Lois relatives au rituel des offrandes

Chapitre douze

Après les sacrifices animaux étudiés au cours des onze chapitres précédents, on s’intéresse à présent à une autre type d’offrande brûlée sur l’autel, issue quant à elle du règne végétal, l’offrande de fine fleur de farine (min’ha, au pluriel mena’hot, qu’on traduira par « oblation(s) »). Le présent chapitre présente les différentes catégories d’oblations et règles générales qui s’y rapportent. Le suivant est consacré aux détails de la préparation de chacune d’entre elles et au rituel qui lui est propre.

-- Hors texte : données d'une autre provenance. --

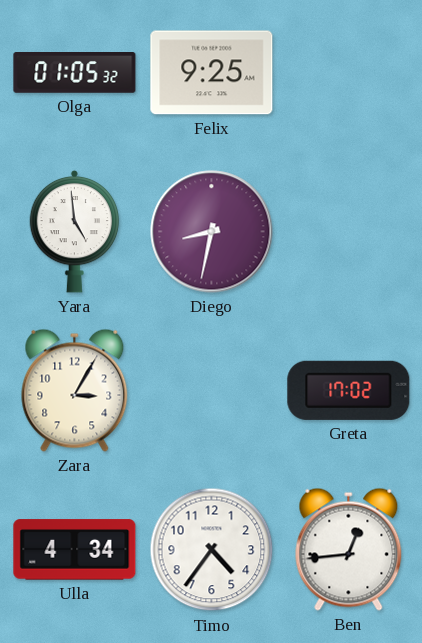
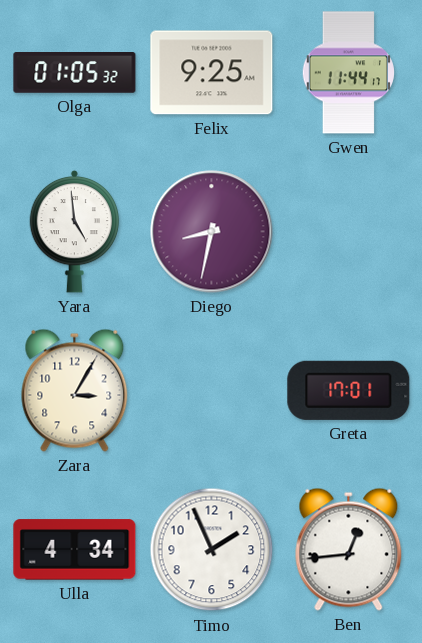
Gwen: none -> 11:44
Greta: 17:02 -> 17:01
Timo: 4:36 -> 1:56
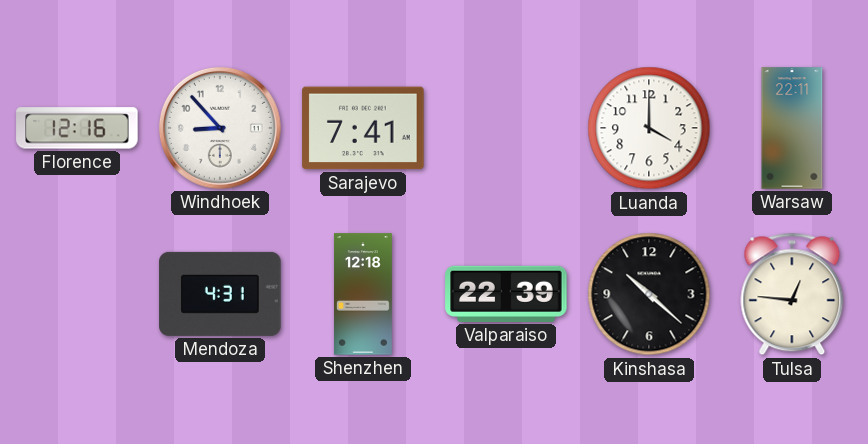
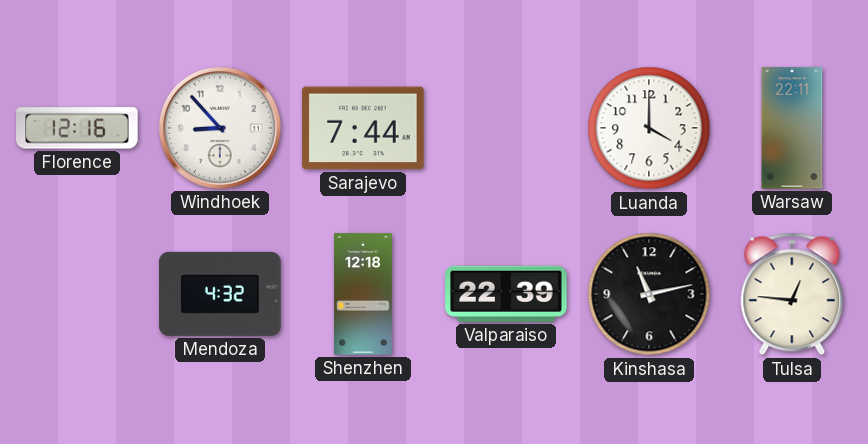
Sarajevo: 7:41 -> 7:44
Mendoza: 4:31 -> 4:32
Kinshasa: 10:22 -> 11:13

  1. Les oblations font partie des offrandes. Les oblations offertes séparément et non au titre d’accompagnement d’un sacrifice sont, pour certaines, des oblations communautaires et, pour d’autres, des oblations individuelles.

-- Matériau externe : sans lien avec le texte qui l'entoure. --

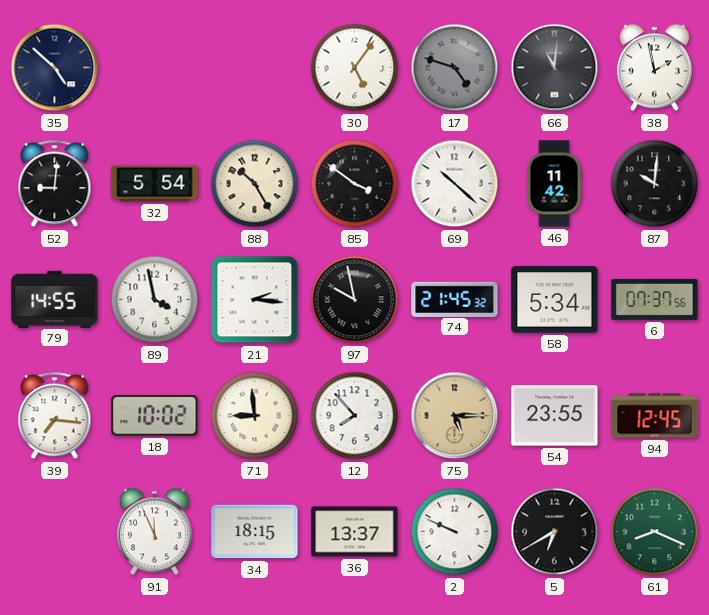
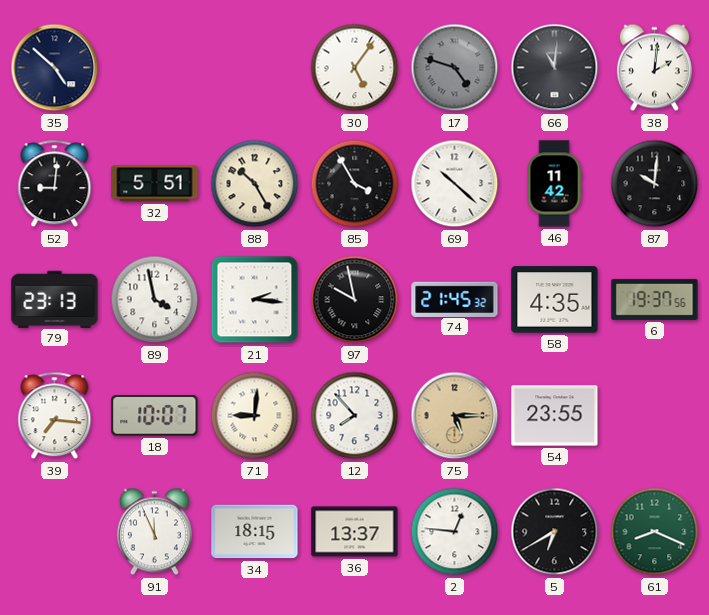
38: 1:58 -> 2:01
32: 5:54 -> 5:51
85: 3:51 -> 3:55
79: 14:55 -> 23:13
58: 5:34 -> 4:35
6: 07:37 -> 19:37
18: 10:02 -> 10:07
71: 8:59 -> 9:01
94: 12:45 -> none
2: 9:49 -> 12:46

  2. Toutes les oblations proviennent de la fine fleur de farine de blé, à l’exception de l’oblation de la femme soupçonnée d’adultère (sota) et de l’omer du balancement qui proviennent de l’orge.

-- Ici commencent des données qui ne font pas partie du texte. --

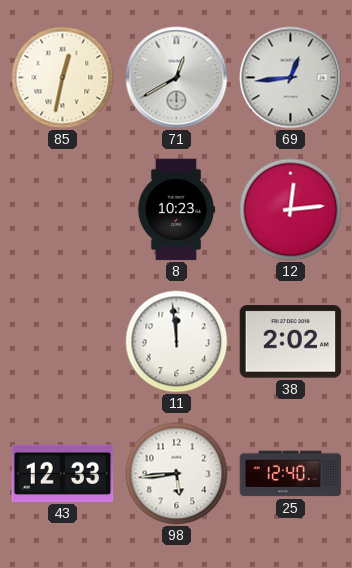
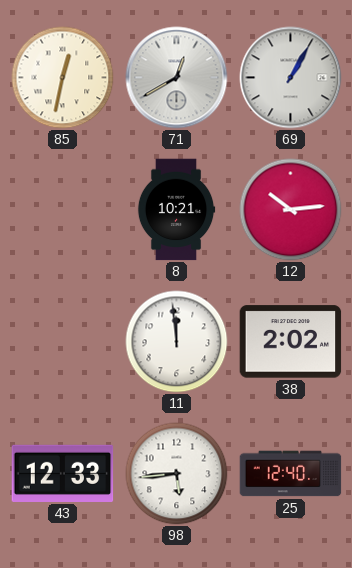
69: 12:44 -> 1:05
8: 10:23 -> 10:21
12: 12:14 -> 10:14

  3. Il existe trois oblations communautaires : l’omer du balancement, qui est offert sur l’autel, comme il sera expliqué ; les deux pains que l’on apporte le jour de Chavouot , qui sont désignés comme « oblation » mais ne sont pas offerts sur l’autel et sont des pains levés, les concernant il est dit  : « comme offrande de prémices, vous les offrirez à D.ieu mais ils ne viendront pas sur l’autel » ; et la troisième oblation communautaire est celle des pains de proposition  que l’on fait pour chaque chabbat et qui n’est pas offerte sur l’autel, mais est entièrement consommée par les cohanim, comme il sera expliqué .
  4. Il existe neuf oblations individuelles, et elles sont toutes offertes sur l’autel. Ce sont : 1) l’oblation du pécheur, qui est une oblation qu’offre le pauvre lorsqu’il est redevable d’une offrande expiatoire et n’en a pas les moyens ; 2) l’oblation de la femme sota, qui est « l’oblation de jalousie » dont le rituel a déjà été explicité dans la Thora  ; 3) l’oblation offerte par tout cohen lors de son intronisation au service ; il l’offre lui-même et elle est appelée : « l’oblation d’intronisation » ; 4) l’oblation offerte par le grand-prêtre chaque jour – une moitié le matin et une moitié l’après-midi – qui est appelée ‘havitine ; 5) l’oblation de fine fleur de farine, qui est offerte en vœu ou en offrande volontaire ; 6) l’oblation faite à la poêle (ma’havat), qui est offerte en vœu ou en offrande volontaire ; 7) l’oblation faite au poêlon (mar’héchet ), offerte en vœu ou en offrande volontaire ; 8) l’oblation cuite au four, offerte en vœu ou en offrande volontaire ; 9) l’oblation de gaufrettes, offerte en vœu ou en offrande volontaire.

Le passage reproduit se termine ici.